A couple of recent news items throw into sharp relief what we long have noted here at the International Compliance Blog—that economic sanctions are a key tool of a country’s national security and foreign policy, and can serve as an instrument by which to influence a broad array of events.

First, take a look at this photo:

President Donald Trump receives a briefing on a military strike on Syria from his National Security team

This is an official White House photo of President Trump and members of his administration receiving a top secret briefing, in the Secure Compartmentalized Information Facility (SCIF) at the President’s Mar-a-Lago estate, regarding the recent cruise missile strikes against Syria.  The New York Times, BBC, and CNN have scrutinized the photo to decipher its implications for various palace intrigues, noting which administration officials were in the room, who was not in the room, and who was seated where.

Palace intrigues aside, the photo raises an interesting question for our purposes—why were Treasury Secretary Steven Mnuchin and Commerce Secretary Wilbur Ross in the room?

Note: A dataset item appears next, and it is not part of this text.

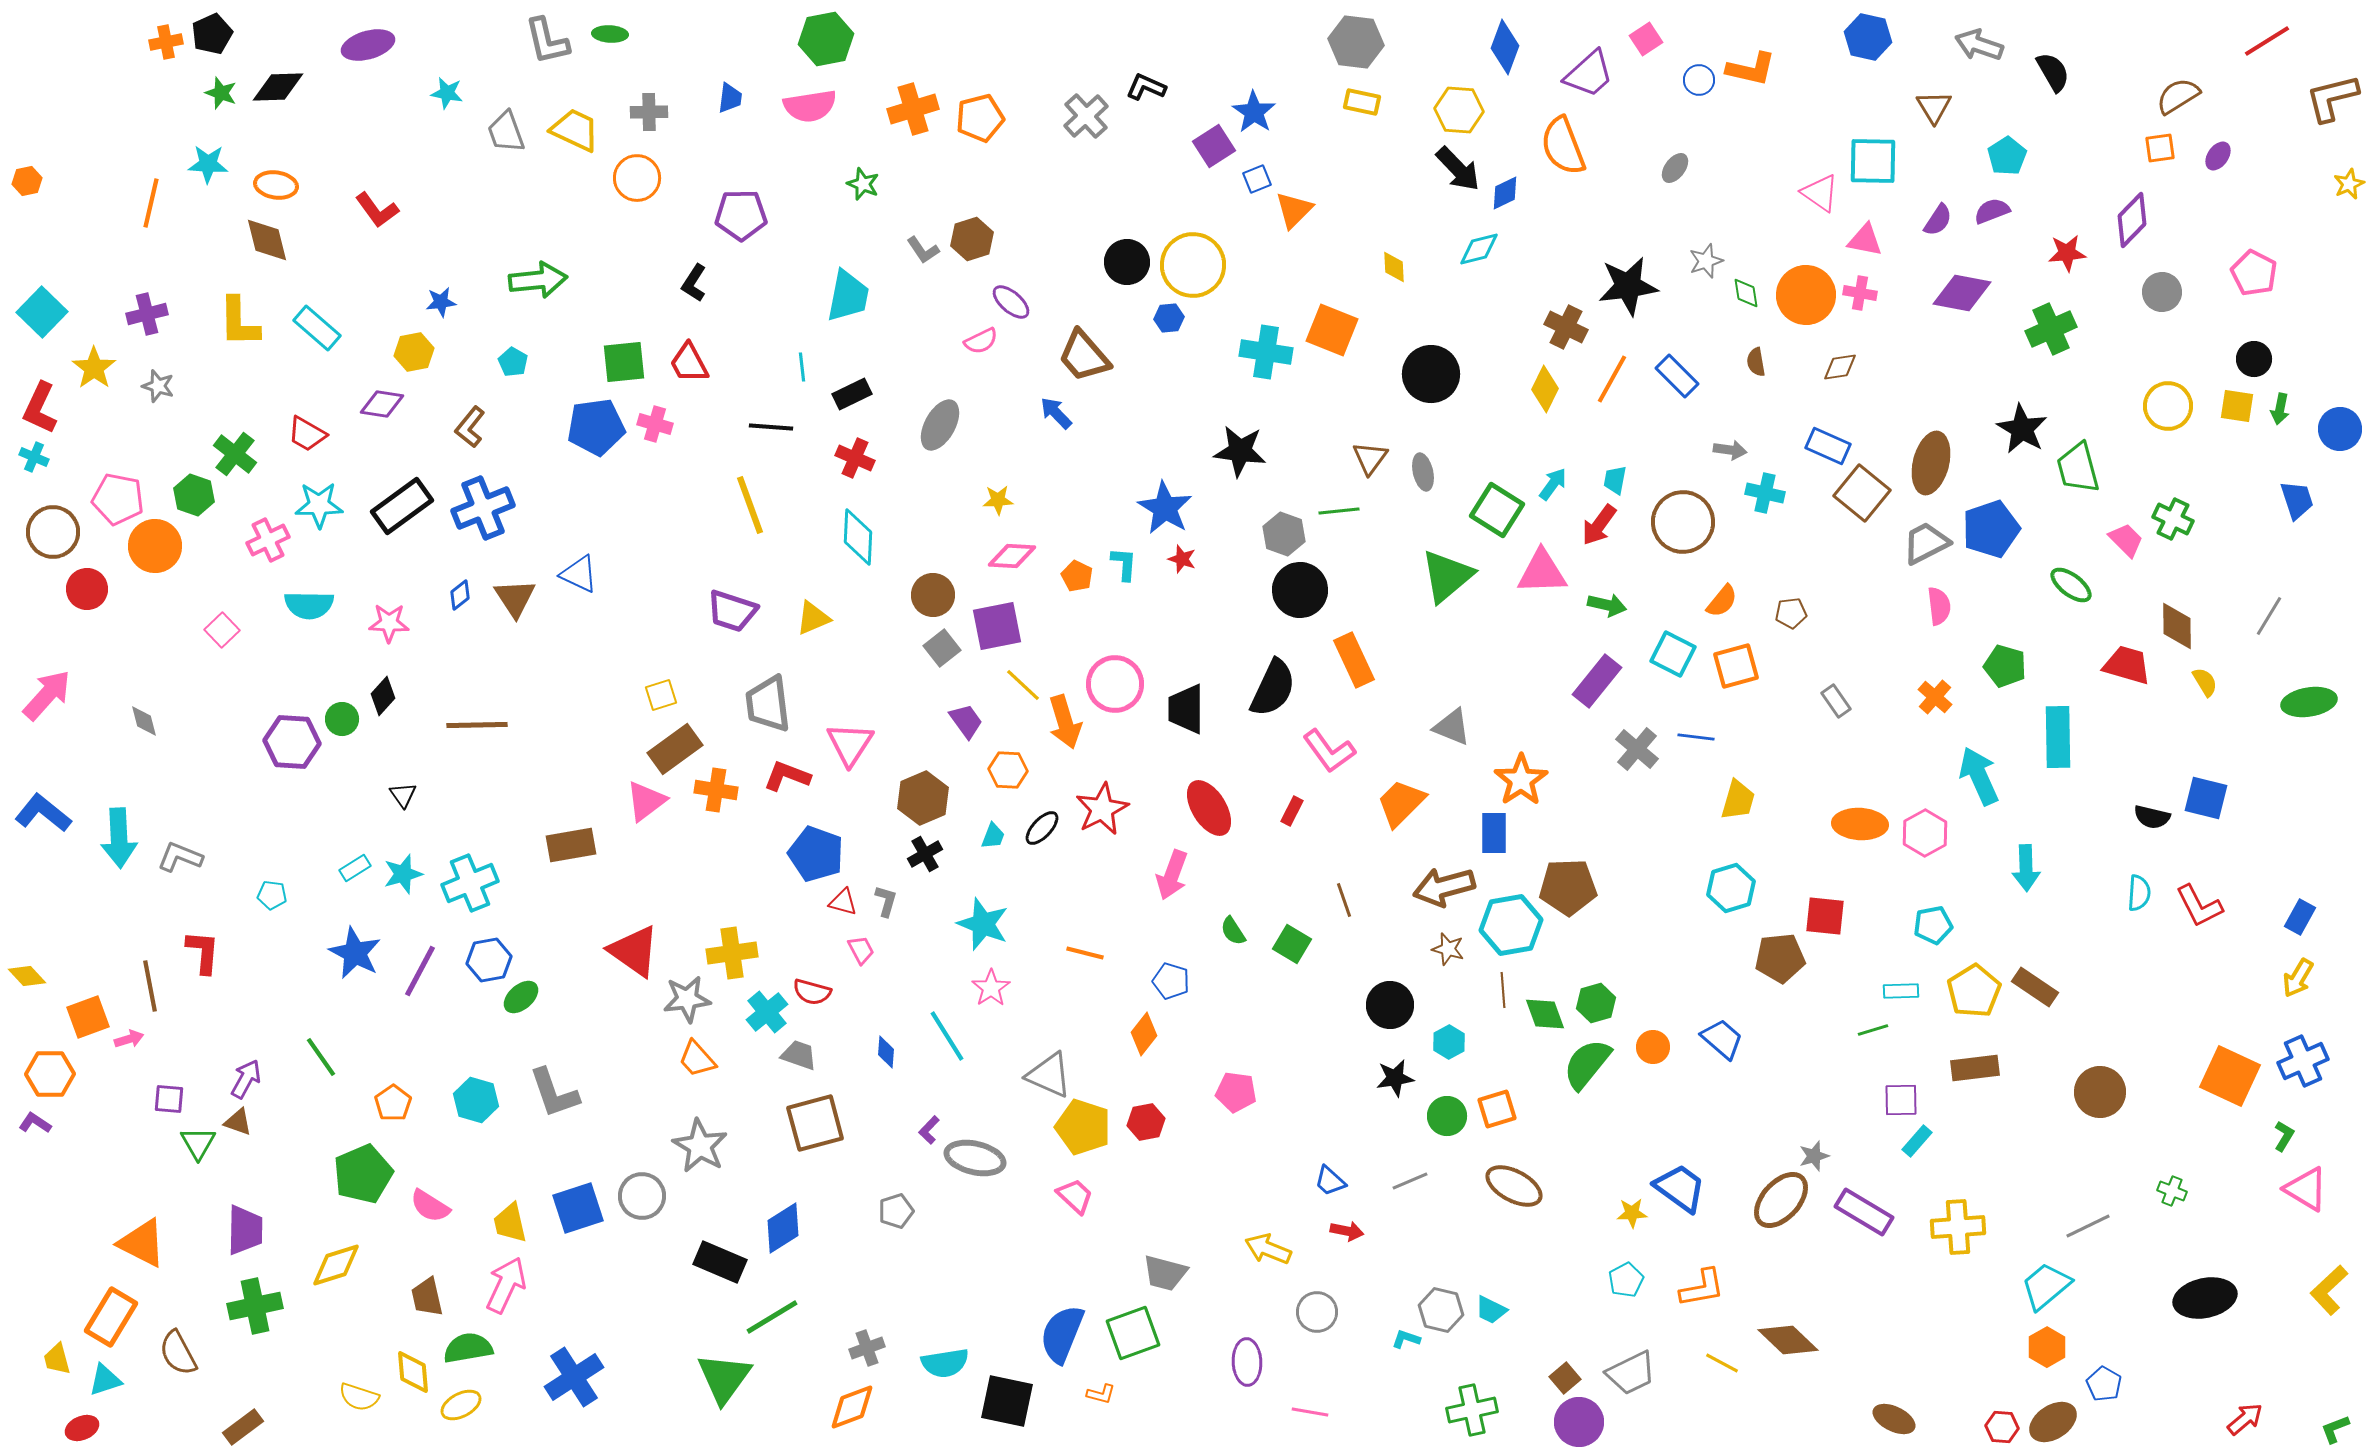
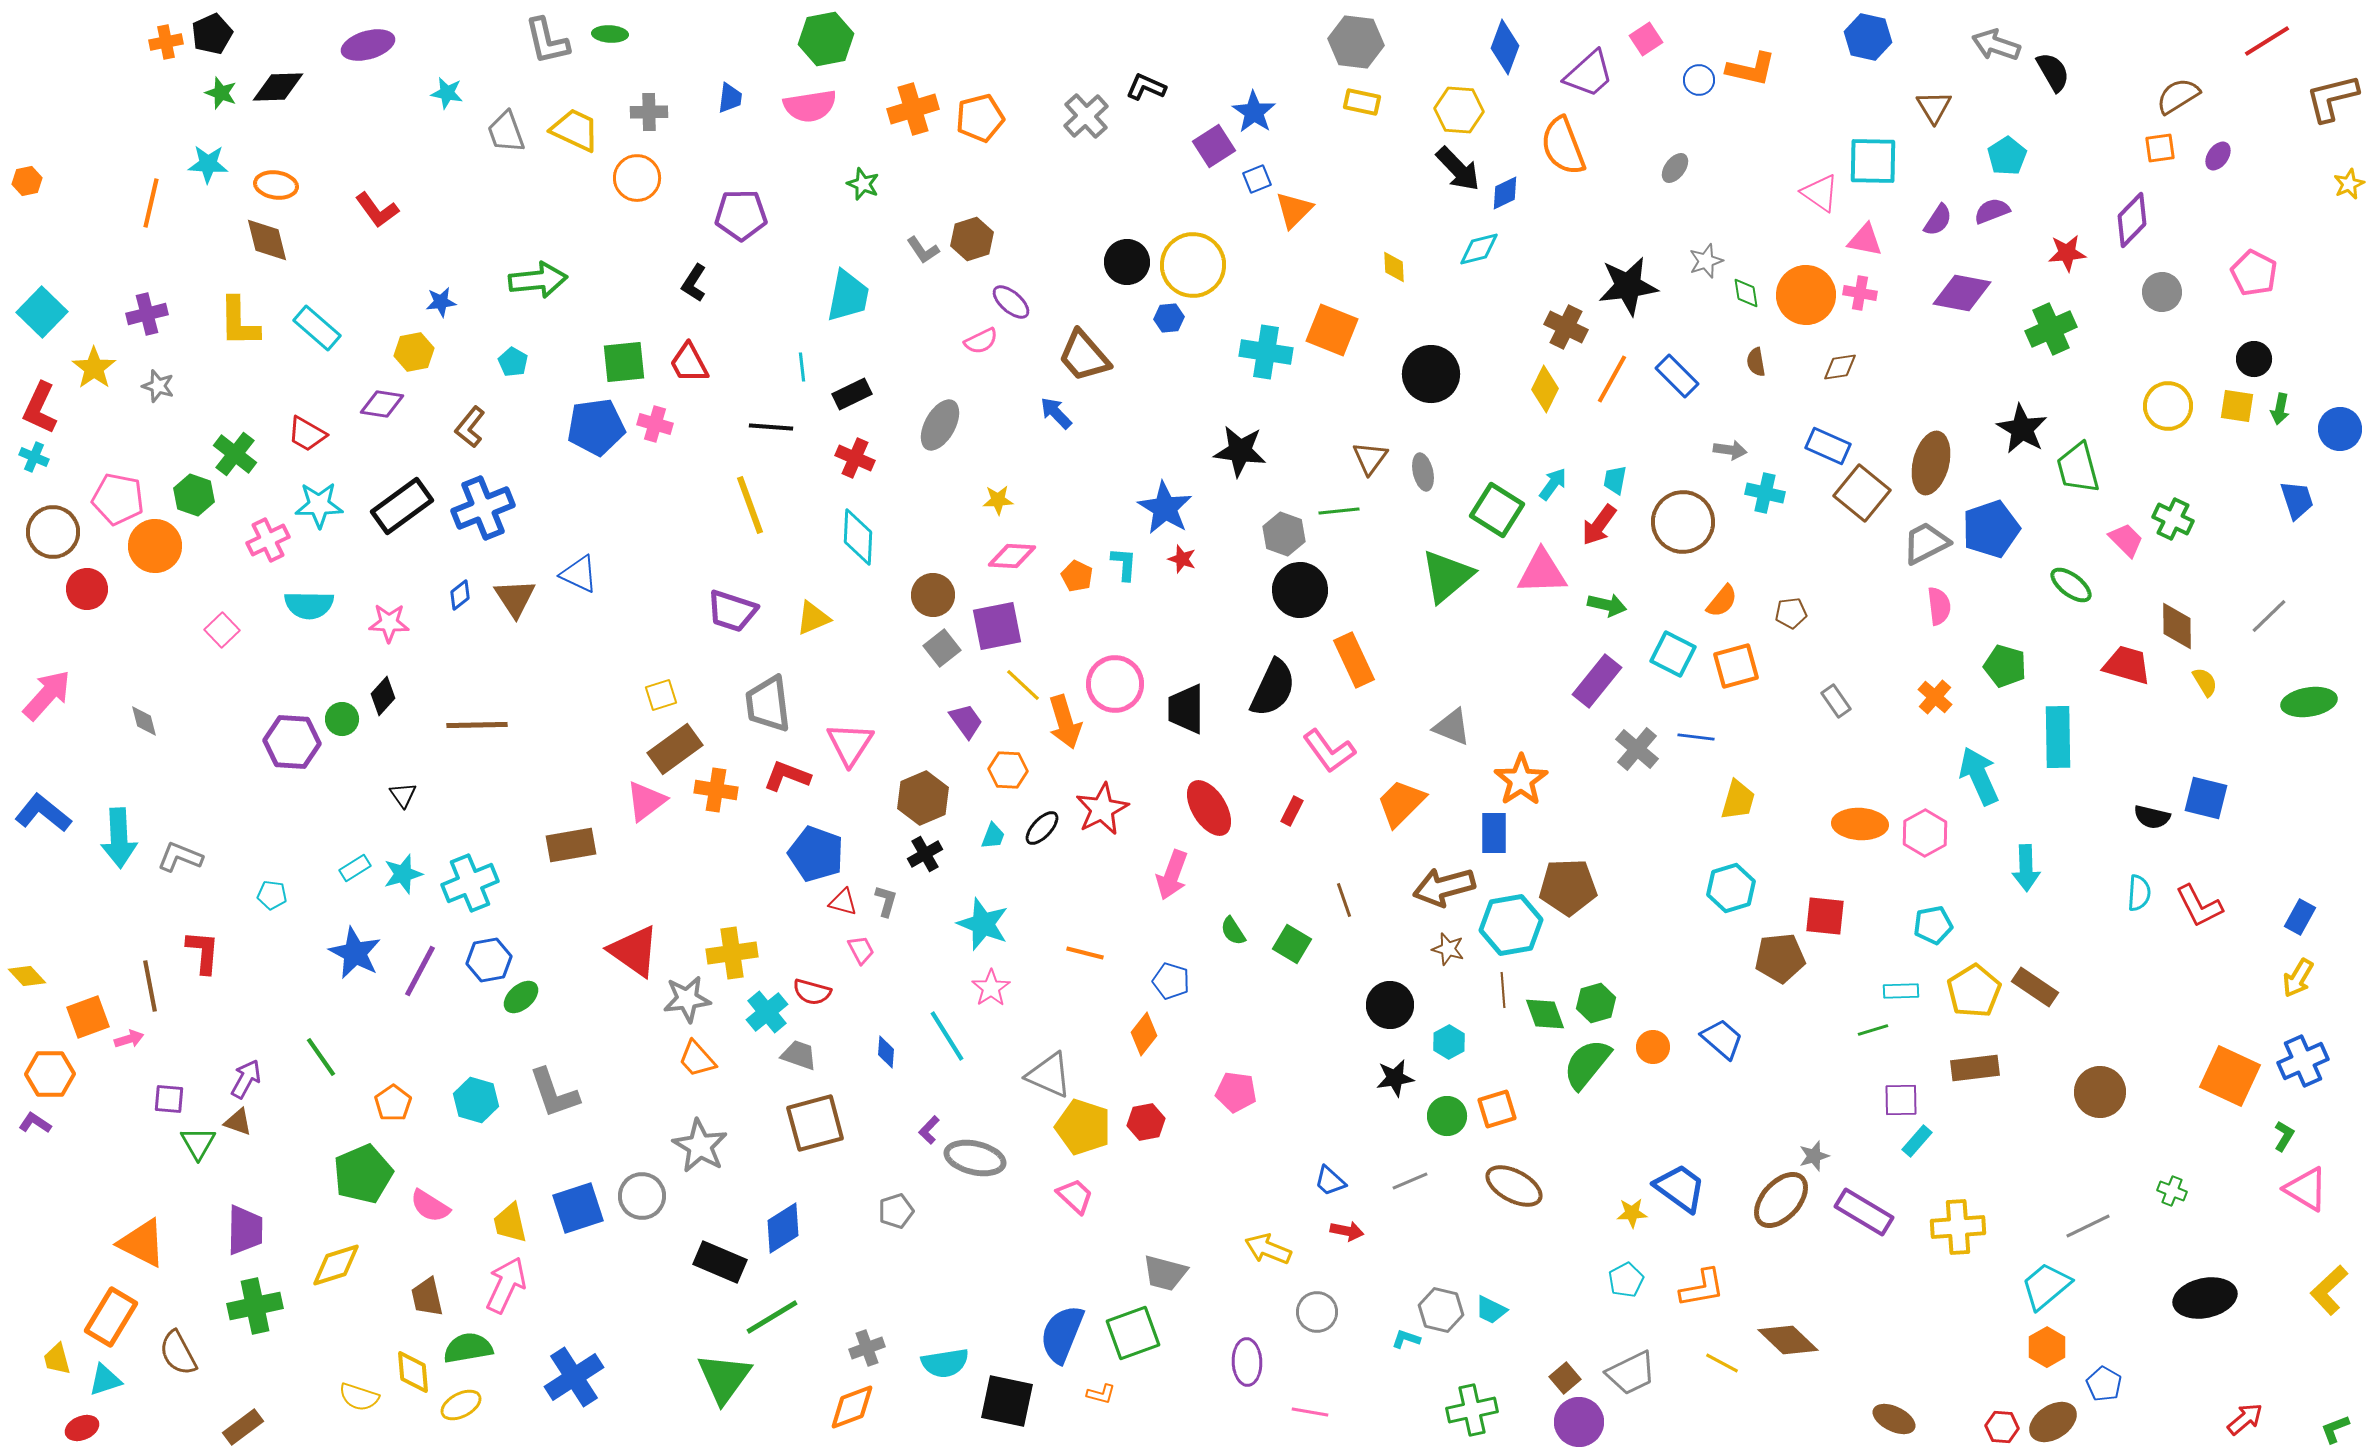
gray arrow at (1979, 45): moved 17 px right
gray line at (2269, 616): rotated 15 degrees clockwise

Both the Times and BBC have speculated that they were included in the briefing because they were at Mar-a-Lago to meet with Xi Jinping, the President of China, and were invited simply because they were already onsite.

But let’s consider a different view—that the Treasury and Commerce Secretaries attended because the Treasury and Commerce Departments are part of the national security apparatus of the United States.  While Secretary Mnuchin and Secretary Ross may not necessarily need to know the operational details of the missile strike, we can rest assured that the Treasury and Commerce Departments will play leading roles in crafting the Trump Administration’s response to the situation in Syria.  Indeed, Secretary Mnuchin has indicated that the Treasury Department will be imposing new sanctions in response to the Assad regime’s recent use of chemical weapons.  The Commerce Department, for its part, administers the Export Administration Regulations, which provide for extensive restrictions targeting Syria that could be ratcheted up and/or aggressively enforced at any time.

This is a key aspect of how the United States pursues its national security interests, and even wages war, in the 21st century—through economic sanctions and export control policy.  Viewed through that lens, the presence of the Treasury and Commerce Secretaries in the SCIF makes perfect sense.

Which brings us to our second interesting news item:

G7 nations have failed to agree on a proposal by Britain for sanctions against Russia in the wake of a deadly chemical attack they say was carried out by Moscow’s ally, Syria.

. . .

[D]ivisions arose as UK Foreign Secretary Boris Johnson proposed sanctions against Syrian and Russian military figures over the chemical attack.

BBC diplomatic correspondent James Robbins says Mr Johnson had hoped for some form of explicit support, but the final G7 communique does not mention sanctions.

Italian Foreign Minister Angelino Alfano said ministers wanted to engage with Russia.

The United Kingdom’s eventual exit from the European Union could have a fascinating impact on both UK and EU sanctions.  For example, the United Kingdom long has been a leading proponent of sanctions against Russia in response to its actions in Ukraine.  Post-Brexit, that will cut two ways: first, the United Kingdom may have only limited influence on the EU position; and second, the United Kingdom may prove to be considerably more assertive—and aligned with the United States—than most observers appreciate when it comes to sanctions.

For the time being, the United Kingdom seems to prefer cooperation with the European Union on sanctions, if possible.  UK Foreign Secretary Boris Johnson recently indicated that the UK Government will introduce legislation specifying how the United Kingdom “will continue to take part in sanctions jointly” with the European Union.  Along these lines, a recent House of Commons report makes the case for UK-EU unity on sanctions.

However, the same report notes the need for “uncomfortable conversations with close allies” on the subject and observes that “it will be increasingly difficult to sustain a united western position on sanctions, not least if they become a bargaining point during Brexit negotiations.”  The report goes on to suggest that the UK Government impose sanctions on Russian individuals involved in human rights abuses, noting:

Individuals associated with the Putin regime who are reportedly responsible for gross human rights abuses or violations use British financial and legal services, invest in British property, holiday in the UK and send their children to British schools.

The report thus hints at the introduction of U.S.-type “Magnitsky” sanctions targeting Vladimir Putin’s inner circle.  To put it mildly, this would not be well received in Moscow, and probably would go far beyond what any EU Member State would be willing to do.

The report goes on to call on the UK Foreign & Commonwealth Office to issue a report by March 2018 specifying how the UK will impose sanctions post-Brexit.  In light of the UK civil sanctions regime now in effect and the report’s hints at possible UK sanctions targeting human rights abuses, the United Kingdom very well may be prepared to go its own way in imposing sanctions.

Which brings us back to our original point: Sanctions remain a key aspect of national security and foreign policy, and will figure prominently in the Western response to international crises as they arise.